(Stored items from a collection)
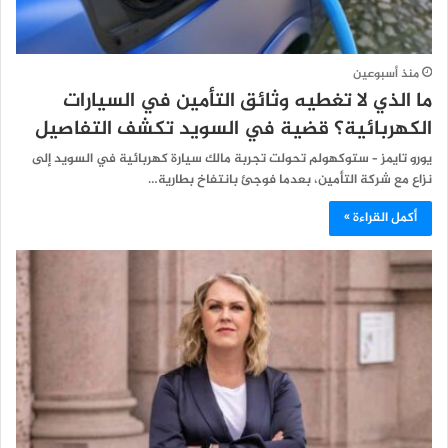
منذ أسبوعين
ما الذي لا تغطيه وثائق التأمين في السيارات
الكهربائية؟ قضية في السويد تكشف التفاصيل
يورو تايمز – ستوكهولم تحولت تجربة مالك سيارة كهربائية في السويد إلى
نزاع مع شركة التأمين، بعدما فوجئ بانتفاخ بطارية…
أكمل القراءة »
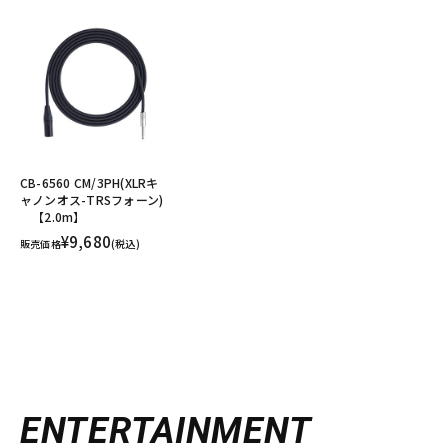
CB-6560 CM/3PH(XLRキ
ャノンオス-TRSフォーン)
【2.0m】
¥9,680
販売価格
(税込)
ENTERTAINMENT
* * *
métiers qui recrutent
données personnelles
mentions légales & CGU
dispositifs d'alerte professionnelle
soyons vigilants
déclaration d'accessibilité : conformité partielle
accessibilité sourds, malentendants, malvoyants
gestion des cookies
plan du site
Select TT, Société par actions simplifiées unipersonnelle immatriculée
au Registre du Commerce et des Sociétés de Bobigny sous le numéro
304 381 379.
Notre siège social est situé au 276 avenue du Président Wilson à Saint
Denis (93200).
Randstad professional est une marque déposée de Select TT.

> [EXERCISE BRIEF]: Only the lines above from the line with "304 381 379." to the line with "Randstad professional est", those two lines included, should be reproduced exactly.

> [SOLUTION TO THE EXERCISE]:
304 381 379.
Notre siège social est situé au 276 avenue du Président Wilson à Saint
Denis (93200).
Randstad professional est une marque déposée de Select TT.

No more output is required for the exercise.